Model Answer
0 min readIntroduction
Depigmented macules are a common dermatological presentation with a broad differential diagnosis. The asymptomatic nature and distribution of the lesions – breast, back, arms, and legs – in a young, unmarried female, suggest a chronic, acquired condition rather than a congenital one. While several conditions can cause hypopigmentation, Vitiligo is the most common, accounting for a significant proportion of such cases. A thorough diagnostic workup is crucial to confirm the diagnosis and rule out other possibilities, guiding appropriate management.
(i) Differential Diagnosis
The following conditions should be considered in the differential diagnosis:
- Vitiligo: The most likely diagnosis, characterized by well-defined, depigmented macules due to the loss of melanocytes.
- Pityriasis Alba: A mild form of eczema, often seen in children and young adults, presenting as slightly scaly, hypopigmented patches, typically on the face, arms, and upper trunk.
- Post-inflammatory Hypopigmentation: Occurs after inflammation (e.g., eczema, psoriasis, burns) and results in reduced melanin production in the affected area.
- Chemical Leukoderma: Caused by exposure to certain chemicals that destroy melanocytes.
- Tinea Versicolor: A fungal infection that can cause hypopigmented or hyperpigmented macules, often on the trunk. Usually presents with mild scaling.
- Idiopathic Guttate Hypomelanosis: Small, white spots that appear on sun-exposed areas, common in older individuals.
- Nevus Depigmentosus: Congenital hypopigmented macules, present at birth or shortly after.
(ii) Investigations
A systematic approach to investigation is essential:
- Detailed History: Family history of similar conditions, history of any preceding skin inflammation, chemical exposure, or systemic illnesses.
- Physical Examination: Thorough examination of the skin, hair, and mucous membranes to assess the extent and distribution of the lesions. Look for Koebner phenomenon (development of lesions at sites of trauma).
- Wood’s Lamp Examination: Vitiligo lesions appear bright white under Wood’s lamp, while other conditions may show different fluorescence patterns.
- Skin Biopsy: A punch biopsy from an affected area is crucial for definitive diagnosis. Histopathology in vitiligo shows a complete absence of melanocytes.
- Complete Blood Count (CBC): To rule out underlying systemic conditions.
- Thyroid Function Tests (TFTs): Vitiligo is often associated with autoimmune thyroid diseases.
- Antinuclear Antibody (ANA): To screen for other autoimmune disorders.
- Venereal Disease Research Laboratory (VDRL) test: To rule out syphilis, which can rarely cause hypopigmentation.
(iii) Treatment of Vitiligo (Most Common Condition)
Treatment for vitiligo aims to halt disease progression, repigment the affected areas, and improve the patient’s quality of life. The approach is often multimodal.
- Topical Corticosteroids: Potent topical corticosteroids can be used for limited areas of vitiligo, especially in the early stages, to stimulate melanocyte activity. Prolonged use can cause side effects like skin atrophy.

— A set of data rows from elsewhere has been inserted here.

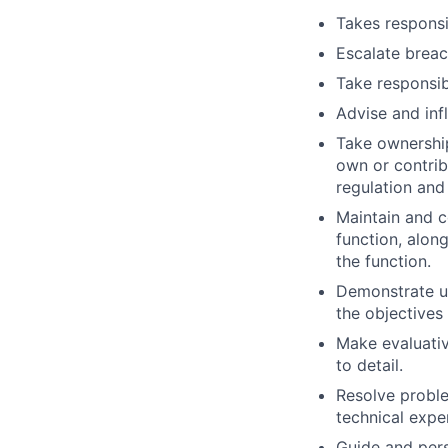
Takes responsib
Escalate breac
Take responsib
Advise and inf
Take ownership
own or contribu
regulation and
Maintain and c
function, alon
the function.
Demonstrate u
the objectives
Make evaluativ
to detail.
Resolve proble
technical expe
Guide and per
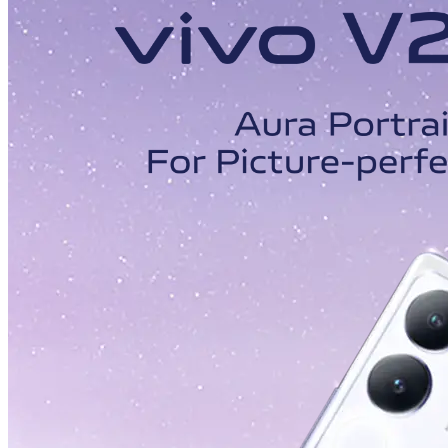
Malaysia | Select country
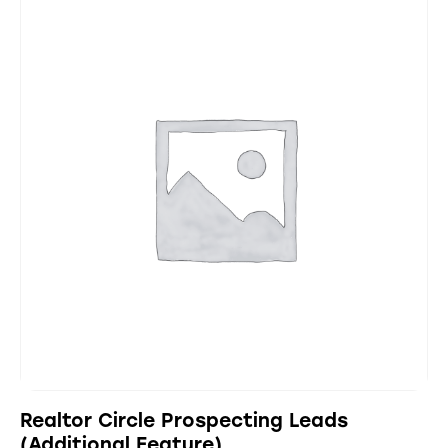
Realtor Circle Prospecting Leads
(Additional Feature)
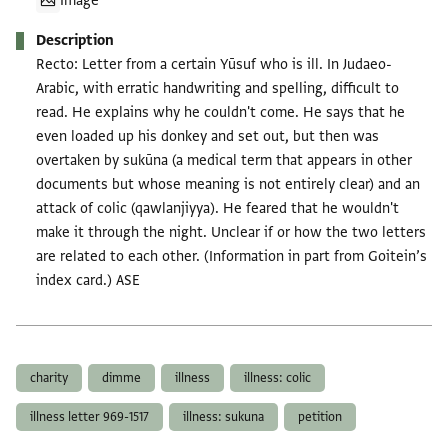
Image
Description
Recto: Letter from a certain Yūsuf who is ill. In Judaeo-
Arabic, with erratic handwriting and spelling, difficult to
read. He explains why he couldn't come. He says that he
even loaded up his donkey and set out, but then was
overtaken by sukūna (a medical term that appears in other
documents but whose meaning is not entirely clear) and an
attack of colic (qawlanjiyya). He feared that he wouldn't
make it through the night. Unclear if or how the two letters
are related to each other. (Information in part from Goitein’s
index card.) ASE
Tags
charity
dimme
illness
illness: colic
illness letter 969-1517
illness: sukuna
petition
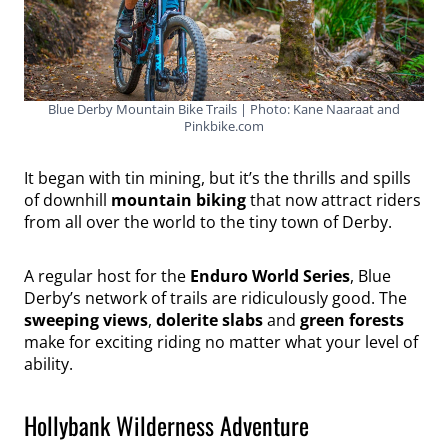
Blue Derby Mountain Bike Trails | Photo: Kane Naaraat and
Pinkbike.com
It began with tin mining, but it’s the thrills and spills
of downhill
mountain biking
that now attract riders
from all over the world to the tiny town of Derby.
A regular host for the
Enduro World Series
, Blue
Derby’s network of trails are ridiculously good. The
sweeping views
,
dolerite slabs
and
green forests
make for exciting riding no matter what your level of
ability.
Hollybank Wilderness Adventure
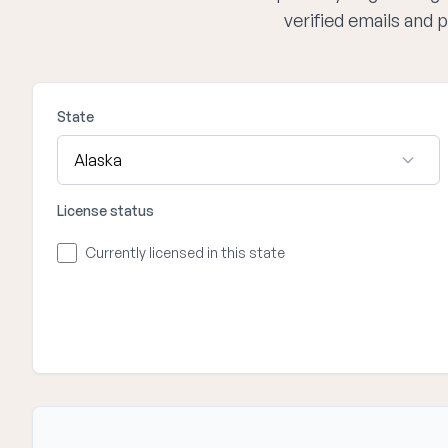
verified emails and
State
License status
Currently licensed in this state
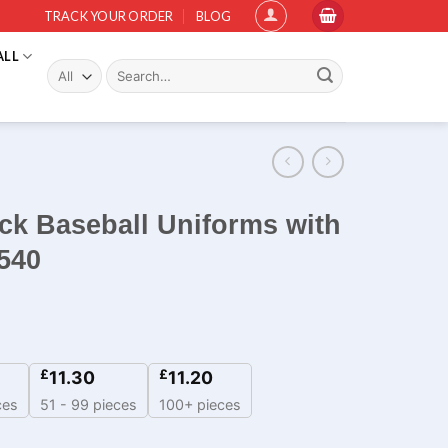
TRACK YOUR ORDER
BLOG
ALL
Search
for:
ck Baseball Uniforms with
540
£
£
11.30
11.20
ces
51 - 99 pieces
100+ pieces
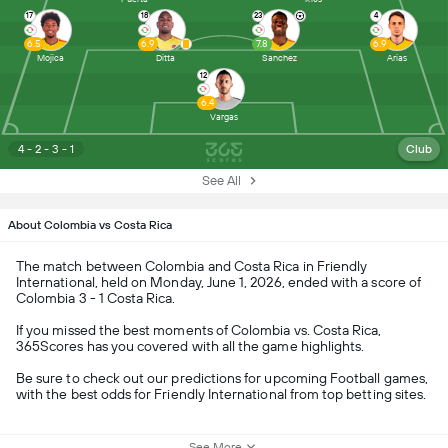
17
18
23
4
6.5
6.9
7.8
6.9
Mojica
Ditta
Sanchez
Arias
12
6.4
Vargas
4 - 2 - 3 - 1
Club
See All
About Colombia vs Costa Rica
The match between Colombia and Costa Rica in Friendly
International, held on Monday, June 1, 2026, ended with a score of
Colombia 3 - 1 Costa Rica.
If you missed the best moments of Colombia vs. Costa Rica,
365Scores has you covered with all the game highlights.
Be sure to check out our predictions for upcoming Football games,
with the best odds for Friendly International from top betting sites.
See More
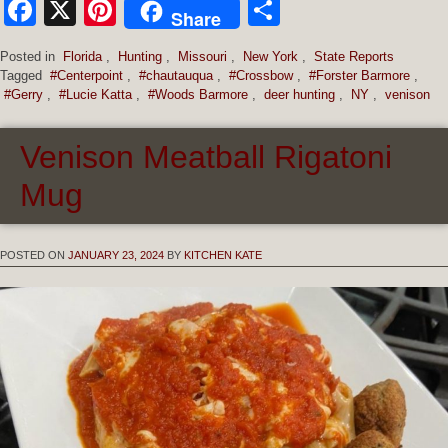
Facebook
X
Pinterest
Share
Share
Posted in
Florida
,
Hunting
,
Missouri
,
New York
,
State Reports
Tagged
#Centerpoint
,
#chautauqua
,
#Crossbow
,
#Forster Barmore
,
#Gerry
,
#Lucie Katta
,
#Woods Barmore
,
deer hunting
,
NY
,
venison
Venison Meatball Rigatoni
Mug
POSTED ON
JANUARY 23, 2024
BY
KITCHEN KATE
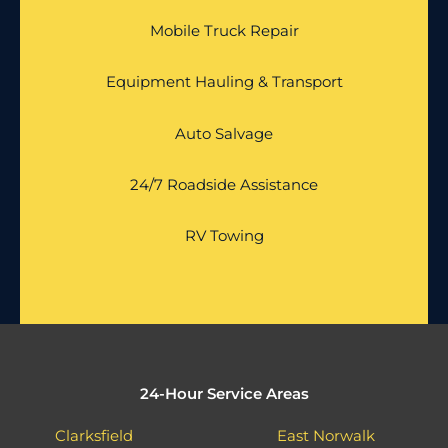
Mobile Truck Repair
Equipment Hauling & Transport
Auto Salvage
24/7 Roadside Assistance
RV Towing
24-Hour Service Areas
Clarksfield
East Norwalk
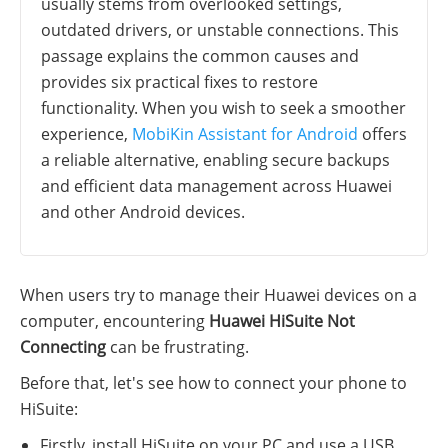
usually stems from overlooked settings,
outdated drivers, or unstable connections. This
passage explains the common causes and
provides six practical fixes to restore
functionality. When you wish to seek a smoother
experience,
MobiKin Assistant for Android
offers
a reliable alternative, enabling secure backups
and efficient data management across Huawei
and other Android devices.
When users try to manage their Huawei devices on a
computer, encountering
Huawei HiSuite Not
Connecting
can be frustrating.
Before that, let's see how to connect your phone to
HiSuite:
Firstly, install HiSuite on your PC and use a USB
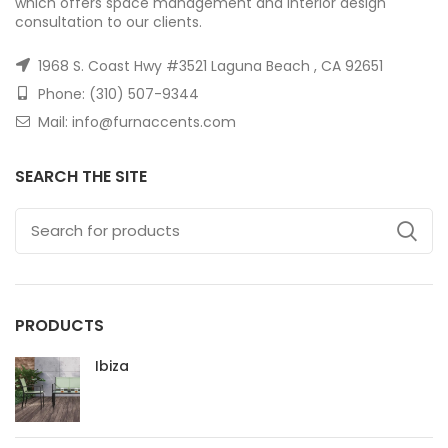
which offers space management and interior design
consultation to our clients.
1968 S. Coast Hwy #3521 Laguna Beach , CA 92651
Phone: (310) 507-9344
Mail: info@furnaccents.com
SEARCH THE SITE
PRODUCTS
Ibiza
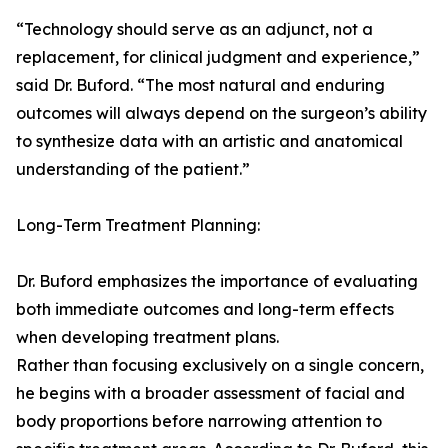
“Technology should serve as an adjunct, not a
replacement, for clinical judgment and experience,”
said Dr. Buford. “The most natural and enduring
outcomes will always depend on the surgeon’s ability
to synthesize data with an artistic and anatomical
understanding of the patient.”
Long-Term Treatment Planning:
Dr. Buford emphasizes the importance of evaluating
both immediate outcomes and long-term effects
when developing treatment plans.
Rather than focusing exclusively on a single concern,
he begins with a broader assessment of facial and
body proportions before narrowing attention to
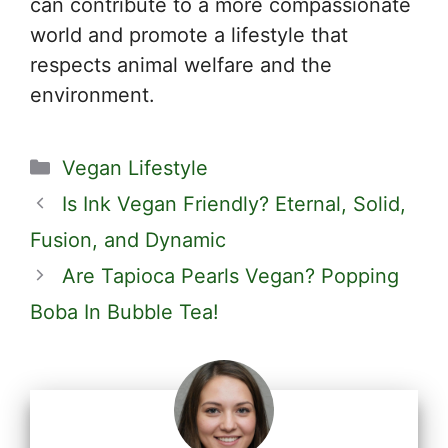
can contribute to a more compassionate
world and promote a lifestyle that
respects animal welfare and the
environment.
Categories
Vegan Lifestyle
Is Ink Vegan Friendly? Eternal, Solid,
Fusion, and Dynamic
Are Tapioca Pearls Vegan? Popping
Boba In Bubble Tea!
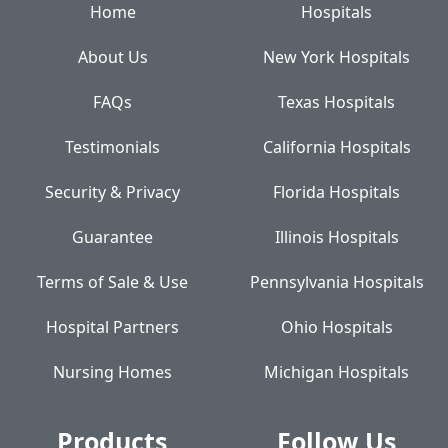
Home
Hospitals
About Us
New York Hospitals
FAQs
Texas Hospitals
Testimonials
California Hospitals
Security & Privacy
Florida Hospitals
Guarantee
Illinois Hospitals
Terms of Sale & Use
Pennsylvania Hospitals
Hospital Partners
Ohio Hospitals
Nursing Homes
Michigan Hospitals
Products
Follow Us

- Topical Calcineurin Inhibitors (Tacrolimus, Pimecrolimus): Useful for facial and intertriginous areas, with fewer side effects than corticosteroids.
- Phototherapy:
- Narrowband UVB (NB-UVB): The most commonly used phototherapy modality, effective in inducing repigmentation. Requires regular sessions over several months.
- PUVA (Psoralen + UVA): Less commonly used due to increased side effects.
- Excimer Laser: Effective for localized vitiligo, delivering a high-intensity beam of UVB light.
- Surgical Options: For stable vitiligo, surgical techniques like melanocyte-keratinocyte transplantation can be considered.
- Depigmentation Therapy: For extensive vitiligo, depigmentation of the remaining normal skin can be considered as a last resort.
- Psychological Support: Vitiligo can have a significant psychological impact. Counseling and support groups can be beneficial.
Important Considerations: Sun protection is crucial to prevent sunburn and further damage to the depigmented skin. Treatment response varies significantly among individuals.
Conclusion
In conclusion, the presented case strongly suggests Vitiligo, although a thorough differential diagnosis and investigation are paramount. Treatment options range from topical therapies and phototherapy to surgical interventions, tailored to the extent and stability of the disease. A holistic approach, including psychological support and sun protection, is essential for optimal patient management and improved quality of life. Ongoing research continues to explore novel therapies for this challenging condition.